4.4. Statistical Analysis

All measurements were performed as triplicate, and the continuous variables are presented as mean and standard error. Regarding the in vitro assays, the statistical differences between means were compared by applying the one-way ANOVA analysis followed by Tukey’s and Dunnett’s multiple-comparisons post-tests (** p < 0.01; *** p < 0.001; **** p < 0.0001).

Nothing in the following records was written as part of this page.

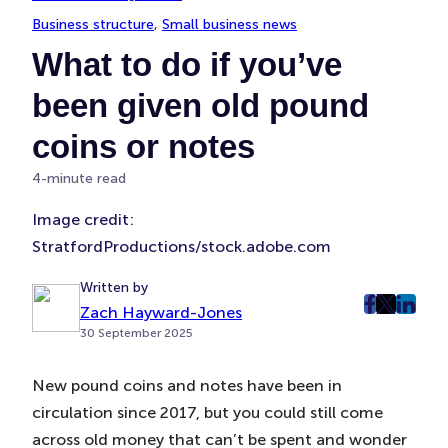
Business structure
, 
Small business news
What to do if you’ve
been given old pound
coins or notes
4-minute read
Image credit:
StratfordProductions/stock.adobe.com
Written by
Zach Hayward-Jones
post
post
post
30 September 2025
on
on
on
Faceboo
Twitter
Linke
New pound coins and notes have been in
(Opens
(Opens
(Ope
circulation since 2017, but you could still come
in
in
in
New
New
New
across old money that can’t be spent and wonder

Regarding the skin parameters, two-way ANOVA analysis was applied to determine the statistical differences, which is followed by a Bonferroni post-test (* p < 0.05; ** p < 0.01; *** p < 0.001).

5. Conclusions

Due to the myriad of therapeutic effects exerted by triterpenes (e.g., anti-inflammatory, antimicrobial, anti-angiogenic, anti-tumor), two oleogels containing betulin and lupeol as active ingredients were prepared and characterized from a physicochemical point of view. The obtained results revealed that the developed oleogel formulations presented adequate features in terms of pH, and organoleptic, rheological (flow behavior, viscosity, thixotropy), and textural (firmness and spreadability) properties. The ex vivo permeation studies revealed the ability of oleogel formulations to assure the penetration and permeation of betulin and lupeol through porcine ear skin. Moreover, the retention of both triterpenes in the skin was demonstrated. In addition, Bet OG and Lup OG exerted a good biocompatibility in vitro, as well as a lack of toxicity in ovo and in vivo. Regarding their efficacy, the oleogels positively influenced the skin parameters in mice by reducing erythema and increasing skin moisture. Regarding the potential effect on skin re-epithelialization, Bet OG exerted the strongest wound-healing activity in vitro.